### Supplied records

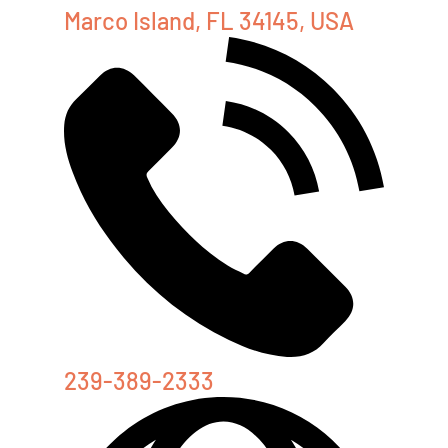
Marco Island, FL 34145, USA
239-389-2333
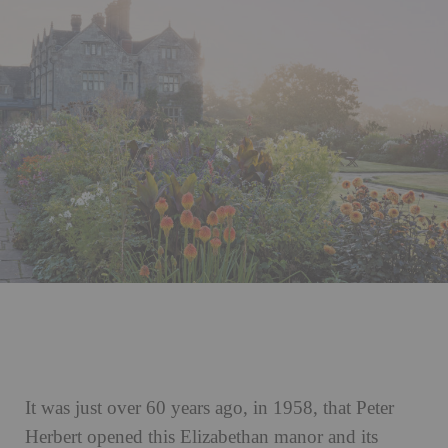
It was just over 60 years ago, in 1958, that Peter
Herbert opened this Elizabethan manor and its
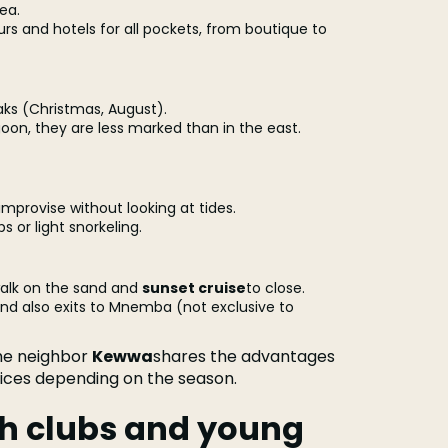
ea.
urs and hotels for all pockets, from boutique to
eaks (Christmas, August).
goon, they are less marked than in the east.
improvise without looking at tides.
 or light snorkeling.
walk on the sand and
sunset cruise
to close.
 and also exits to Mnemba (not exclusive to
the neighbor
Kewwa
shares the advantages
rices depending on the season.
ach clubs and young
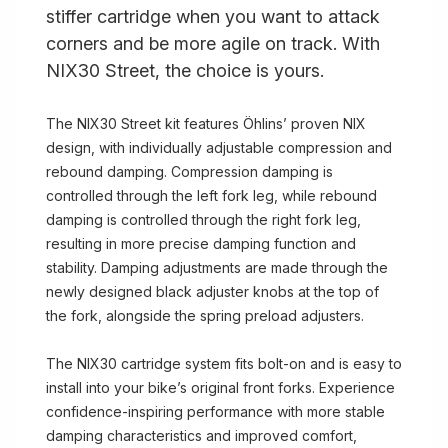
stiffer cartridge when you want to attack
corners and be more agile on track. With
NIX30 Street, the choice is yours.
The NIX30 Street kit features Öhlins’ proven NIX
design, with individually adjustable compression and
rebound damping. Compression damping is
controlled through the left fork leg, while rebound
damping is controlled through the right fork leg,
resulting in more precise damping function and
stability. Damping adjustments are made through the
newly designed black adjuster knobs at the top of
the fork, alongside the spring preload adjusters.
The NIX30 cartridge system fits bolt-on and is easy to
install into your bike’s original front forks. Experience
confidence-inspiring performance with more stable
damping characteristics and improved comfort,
==
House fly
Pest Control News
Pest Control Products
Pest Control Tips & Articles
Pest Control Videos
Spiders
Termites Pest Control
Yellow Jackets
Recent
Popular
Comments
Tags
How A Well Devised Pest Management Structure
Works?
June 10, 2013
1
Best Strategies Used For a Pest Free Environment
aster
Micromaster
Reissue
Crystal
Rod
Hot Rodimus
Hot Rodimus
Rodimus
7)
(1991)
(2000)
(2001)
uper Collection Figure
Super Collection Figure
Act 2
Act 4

### Task
Out of the records above, return only the lines from the one with "It was just" through the one with "damping characteristics and", exactly, and none of the pictures.

### Response area
It was just over 60 years ago, in 1958, that Peter
Herbert opened this Elizabethan manor and its
ea.
urs and hotels for all pockets, from boutique to
eaks (Christmas, August).
goon, they are less marked than in the east.
improvise without looking at tides.
 or light snorkeling.
walk on the sand and
sunset cruise
to close.
 and also exits to Mnemba (not exclusive to
the neighbor
Kewwa
shares the advantages
rices depending on the season.
ach clubs and young
stiffer cartridge when you want to attack
corners and be more agile on track. With
NIX30 Street, the choice is yours.
The NIX30 Street kit features Öhlins’ proven NIX
design, with individually adjustable compression and
rebound damping. Compression damping is
controlled through the left fork leg, while rebound
damping is controlled through the right fork leg,
resulting in more precise damping function and
stability. Damping adjustments are made through the
newly designed black adjuster knobs at the top of
the fork, alongside the spring preload adjusters.
The NIX30 cartridge system fits bolt-on and is easy to
install into your bike’s original front forks. Experience
confidence-inspiring performance with more stable
damping characteristics and improved comfort,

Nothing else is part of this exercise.